1) German supermarkets are 20 years behind

If you go to a German supermarket, no matter what for, expect to be disappointed. This is the mindset I have to have now to be satisfied with a shop at my local supermarket. My original plan was to make a real effort with my cooking this year. I had the intention of buying loads of fresh food, herbs and spices so that I could cook some really nice meals in the ridiculous amount of free time I have.

I like food from all around the world: Fajitas, Stir Fries, Curries, Pasta. So I really intended to continue cooking interesting, international food. I came out of the supermarket with a pizza and two microwave-cheeseburgers. German supermarkets seem about 20 years behind ours, despite Germany having the strongest economy in Europe. You can buy anything from a Sat-Nav to a pushchair in my local Tesco. The nearest supermarket to me sells chocolate, crisps, very cheap alcohol, slippers (?) and a load of packs of processed sausages.

Good old British supermarket

But that’s not the worst bit. Having already waited 10 minutes for the Germans to stop pushing in front of you in the queue, you then approach the cashier and prepare for the biggest race of your life. If you’re not ready, you’re in trouble. I was not ready. The cashier puts your items through the till at lightning speed, normally achieving a sub-ten-seconds time and leaving you with a massive pile of shopping that you have to cram into your bag in a nervous rush. The cashier at my local supermarket literally drips with sweat all the way through his shift. Oh, and by the way, don’t expect to find free shopping bags anywhere like in England. The cashier then barks the price at you as quickly as possible, meaning you’ll inevitably not understand how much it costs, and you are left looking and feeling far more foreign than ever before.

2) Efficiency is a myth!

Before coming to Germany, I was looking forward to the stereotypical German efficiency and punctuality. Putting my trust in German trains, I gave myself as little time as possible to change trains. I have now been on three long journeys, and every single time the train has been at least 10 minutes late. Efficiency is a myth!

3) Cold early mornings

My school starts at 7.30am. Naturally, this means that if I am needed for the first lesson, I will freeze on my bike on the way to school. I go to school wearing my thickest coat, gloves and a scarf, and then return in the afternoon when it’s actually very warm. Of course, I boil on the way back because I have to wear the same coat I wore on the way to school earlier that day because it won’t fit in my bag. I’m still trying to figure out how to get around this problem.

4) Manners can backfire

In my previous post, I said that German people are, in fact, really nice, friendly people. And I stick by this. But one thing that really annoys me is that British manners are only useful in Britain. Firstly, I am beginning to realise that us Brits are far too polite. Here, I have had to teach myself not to hold a door open for someone if it will take more than around 2 seconds to wait, not to thank a driver for letting me cross at a zebra crossing, and not to say sorry every time I get in someone’s way. And here comes the worst bit. If you give someone money for something and say thank you, it means keep the change. Of course, I didn’t know this when I paid 20 euros for two pizzas worth 14, nor when I used a 20 euro note for the world’s biggest Schnitzel, worth 16 euros with a drink. Now, I find myself saying “danke, shit!”. British manners can backfire.

5) Pfand

In Germany, they make a real point of recycling your bottles. So much so that you get money for taking them back. Even in clubs, you get a token with your drink, and if you bring both back, you get a euro. However, when you are in a packed club having a good time with your mates, recycling is not exactly the first thing on your mind. I find myself embarking on a bottle hunt before leaving a club, to try and get back the 5 euros of Pfand that I am owed.

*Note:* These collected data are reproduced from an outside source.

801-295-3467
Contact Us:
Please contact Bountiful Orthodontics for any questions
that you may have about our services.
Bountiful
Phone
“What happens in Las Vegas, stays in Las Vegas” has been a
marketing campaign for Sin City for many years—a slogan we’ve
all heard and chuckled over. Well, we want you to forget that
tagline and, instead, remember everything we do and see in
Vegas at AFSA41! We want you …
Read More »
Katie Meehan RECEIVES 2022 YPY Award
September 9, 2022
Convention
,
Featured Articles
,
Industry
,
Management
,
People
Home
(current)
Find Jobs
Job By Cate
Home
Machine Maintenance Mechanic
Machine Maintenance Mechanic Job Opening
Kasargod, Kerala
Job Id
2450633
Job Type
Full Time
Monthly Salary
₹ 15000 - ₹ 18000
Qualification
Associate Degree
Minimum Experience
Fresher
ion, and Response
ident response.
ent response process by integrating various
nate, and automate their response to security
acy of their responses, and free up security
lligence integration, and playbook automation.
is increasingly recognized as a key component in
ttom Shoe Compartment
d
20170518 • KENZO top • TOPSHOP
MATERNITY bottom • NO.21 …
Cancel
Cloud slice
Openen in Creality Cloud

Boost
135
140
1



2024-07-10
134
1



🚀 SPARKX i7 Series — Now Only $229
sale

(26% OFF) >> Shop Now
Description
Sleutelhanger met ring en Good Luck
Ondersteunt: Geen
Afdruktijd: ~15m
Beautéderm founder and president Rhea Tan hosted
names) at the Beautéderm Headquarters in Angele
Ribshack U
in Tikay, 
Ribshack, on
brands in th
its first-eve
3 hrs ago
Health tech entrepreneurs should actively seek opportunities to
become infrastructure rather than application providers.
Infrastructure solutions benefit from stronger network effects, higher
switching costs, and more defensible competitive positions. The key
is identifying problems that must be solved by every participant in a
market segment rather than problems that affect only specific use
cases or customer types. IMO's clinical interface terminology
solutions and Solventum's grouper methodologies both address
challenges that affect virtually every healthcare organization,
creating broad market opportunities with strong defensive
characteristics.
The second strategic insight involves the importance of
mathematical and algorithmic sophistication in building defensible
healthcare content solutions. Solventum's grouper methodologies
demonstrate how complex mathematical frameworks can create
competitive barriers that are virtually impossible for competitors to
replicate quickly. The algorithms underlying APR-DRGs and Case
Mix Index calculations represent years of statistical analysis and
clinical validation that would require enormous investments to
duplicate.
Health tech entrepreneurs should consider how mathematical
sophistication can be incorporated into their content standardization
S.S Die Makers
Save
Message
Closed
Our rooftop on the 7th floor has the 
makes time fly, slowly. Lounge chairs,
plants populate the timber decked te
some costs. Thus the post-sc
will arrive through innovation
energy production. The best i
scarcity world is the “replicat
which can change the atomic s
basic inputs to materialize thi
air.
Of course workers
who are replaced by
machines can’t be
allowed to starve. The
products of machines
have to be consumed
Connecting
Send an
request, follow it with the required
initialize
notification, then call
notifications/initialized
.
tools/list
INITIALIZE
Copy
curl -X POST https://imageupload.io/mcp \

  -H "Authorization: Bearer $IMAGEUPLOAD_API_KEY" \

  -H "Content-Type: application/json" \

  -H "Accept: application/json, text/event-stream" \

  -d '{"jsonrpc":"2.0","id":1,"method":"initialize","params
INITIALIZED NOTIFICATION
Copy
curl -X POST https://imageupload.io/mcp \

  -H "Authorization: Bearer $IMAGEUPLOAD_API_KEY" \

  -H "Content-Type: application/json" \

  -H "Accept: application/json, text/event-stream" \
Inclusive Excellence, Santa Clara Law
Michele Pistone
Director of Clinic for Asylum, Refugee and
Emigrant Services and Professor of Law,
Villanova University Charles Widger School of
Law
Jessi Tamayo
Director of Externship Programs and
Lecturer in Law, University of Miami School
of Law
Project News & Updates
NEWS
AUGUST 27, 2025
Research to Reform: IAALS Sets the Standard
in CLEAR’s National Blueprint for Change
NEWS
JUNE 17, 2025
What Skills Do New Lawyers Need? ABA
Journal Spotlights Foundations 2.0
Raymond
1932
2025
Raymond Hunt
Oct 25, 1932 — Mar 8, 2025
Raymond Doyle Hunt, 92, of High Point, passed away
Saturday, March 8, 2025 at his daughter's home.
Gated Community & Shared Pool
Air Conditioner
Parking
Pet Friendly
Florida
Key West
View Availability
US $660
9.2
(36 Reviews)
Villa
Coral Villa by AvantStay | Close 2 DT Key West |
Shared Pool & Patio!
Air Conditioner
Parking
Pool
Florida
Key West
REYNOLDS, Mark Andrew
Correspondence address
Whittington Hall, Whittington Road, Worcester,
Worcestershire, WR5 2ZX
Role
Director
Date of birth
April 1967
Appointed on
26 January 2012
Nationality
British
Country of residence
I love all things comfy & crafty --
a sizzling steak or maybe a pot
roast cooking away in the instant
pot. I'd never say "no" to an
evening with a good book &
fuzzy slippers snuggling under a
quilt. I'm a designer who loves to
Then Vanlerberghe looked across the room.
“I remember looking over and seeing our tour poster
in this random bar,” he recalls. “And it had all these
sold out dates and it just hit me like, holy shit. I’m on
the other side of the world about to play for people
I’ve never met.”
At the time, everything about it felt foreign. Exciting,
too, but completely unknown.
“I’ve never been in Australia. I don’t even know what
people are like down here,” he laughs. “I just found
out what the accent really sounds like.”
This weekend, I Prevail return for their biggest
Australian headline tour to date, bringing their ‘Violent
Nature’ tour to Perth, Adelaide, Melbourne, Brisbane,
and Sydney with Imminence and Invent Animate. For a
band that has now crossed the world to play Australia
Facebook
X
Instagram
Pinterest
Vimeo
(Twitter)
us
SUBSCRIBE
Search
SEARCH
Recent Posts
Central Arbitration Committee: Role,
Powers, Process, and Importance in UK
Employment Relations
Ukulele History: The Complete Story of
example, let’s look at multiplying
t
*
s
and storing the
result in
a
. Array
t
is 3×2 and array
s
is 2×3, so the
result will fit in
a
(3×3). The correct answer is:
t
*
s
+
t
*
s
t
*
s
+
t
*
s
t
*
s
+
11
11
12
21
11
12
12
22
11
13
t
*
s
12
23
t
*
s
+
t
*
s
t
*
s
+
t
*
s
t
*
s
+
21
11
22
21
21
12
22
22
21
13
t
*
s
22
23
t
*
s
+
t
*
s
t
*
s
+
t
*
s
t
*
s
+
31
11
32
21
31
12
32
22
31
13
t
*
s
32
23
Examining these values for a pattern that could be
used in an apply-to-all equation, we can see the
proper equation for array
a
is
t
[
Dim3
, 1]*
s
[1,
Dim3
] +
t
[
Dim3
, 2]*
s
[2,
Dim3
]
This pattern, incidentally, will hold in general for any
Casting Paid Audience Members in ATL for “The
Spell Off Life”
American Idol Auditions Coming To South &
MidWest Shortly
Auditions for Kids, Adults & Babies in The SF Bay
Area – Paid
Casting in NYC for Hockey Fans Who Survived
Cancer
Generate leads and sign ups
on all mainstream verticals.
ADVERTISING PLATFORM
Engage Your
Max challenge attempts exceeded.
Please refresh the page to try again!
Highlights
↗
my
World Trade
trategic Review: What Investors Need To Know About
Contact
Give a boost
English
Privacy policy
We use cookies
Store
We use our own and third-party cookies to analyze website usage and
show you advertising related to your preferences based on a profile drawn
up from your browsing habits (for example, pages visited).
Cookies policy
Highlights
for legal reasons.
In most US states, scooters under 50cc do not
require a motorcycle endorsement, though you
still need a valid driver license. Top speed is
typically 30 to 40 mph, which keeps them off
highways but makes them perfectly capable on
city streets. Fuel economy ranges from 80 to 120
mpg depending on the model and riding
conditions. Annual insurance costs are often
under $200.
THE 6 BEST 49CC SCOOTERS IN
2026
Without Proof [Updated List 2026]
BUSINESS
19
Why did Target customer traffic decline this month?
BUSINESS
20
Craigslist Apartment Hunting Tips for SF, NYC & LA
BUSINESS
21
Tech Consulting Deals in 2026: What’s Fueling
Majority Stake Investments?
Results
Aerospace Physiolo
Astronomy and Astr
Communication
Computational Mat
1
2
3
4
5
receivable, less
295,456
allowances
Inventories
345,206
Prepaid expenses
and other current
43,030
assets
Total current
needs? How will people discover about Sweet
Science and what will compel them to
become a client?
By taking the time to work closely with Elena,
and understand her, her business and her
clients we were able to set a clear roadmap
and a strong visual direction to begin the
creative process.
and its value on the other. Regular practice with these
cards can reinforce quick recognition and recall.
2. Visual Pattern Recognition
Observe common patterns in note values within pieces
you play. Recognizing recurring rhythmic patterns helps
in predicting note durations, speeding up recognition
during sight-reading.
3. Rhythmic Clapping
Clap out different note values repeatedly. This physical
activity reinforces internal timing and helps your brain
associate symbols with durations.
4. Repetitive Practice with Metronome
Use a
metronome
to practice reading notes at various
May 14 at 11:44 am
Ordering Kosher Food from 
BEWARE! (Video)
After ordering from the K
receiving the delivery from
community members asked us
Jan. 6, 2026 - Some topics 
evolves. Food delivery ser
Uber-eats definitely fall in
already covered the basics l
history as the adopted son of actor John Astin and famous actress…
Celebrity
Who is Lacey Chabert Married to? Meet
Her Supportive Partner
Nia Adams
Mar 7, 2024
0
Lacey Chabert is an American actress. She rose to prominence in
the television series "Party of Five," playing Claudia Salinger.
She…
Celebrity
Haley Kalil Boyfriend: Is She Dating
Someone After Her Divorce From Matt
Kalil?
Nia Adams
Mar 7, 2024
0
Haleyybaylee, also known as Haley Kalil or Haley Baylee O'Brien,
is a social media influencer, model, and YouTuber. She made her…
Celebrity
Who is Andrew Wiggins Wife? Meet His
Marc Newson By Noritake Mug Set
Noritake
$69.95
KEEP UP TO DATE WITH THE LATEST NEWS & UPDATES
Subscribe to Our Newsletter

6) I look like I’m a pupil in my school

I hate the fact that German school’s don’t have a uniform. Not only because I am jealous that I had to wear a blazer, shirt and tie, but mainly because there is no differentiation between teachers and students. I am constantly mistaken for a pupil, so much that I get funny looks going into my shared office every morning.

Rant over. At least there were more good things than bad!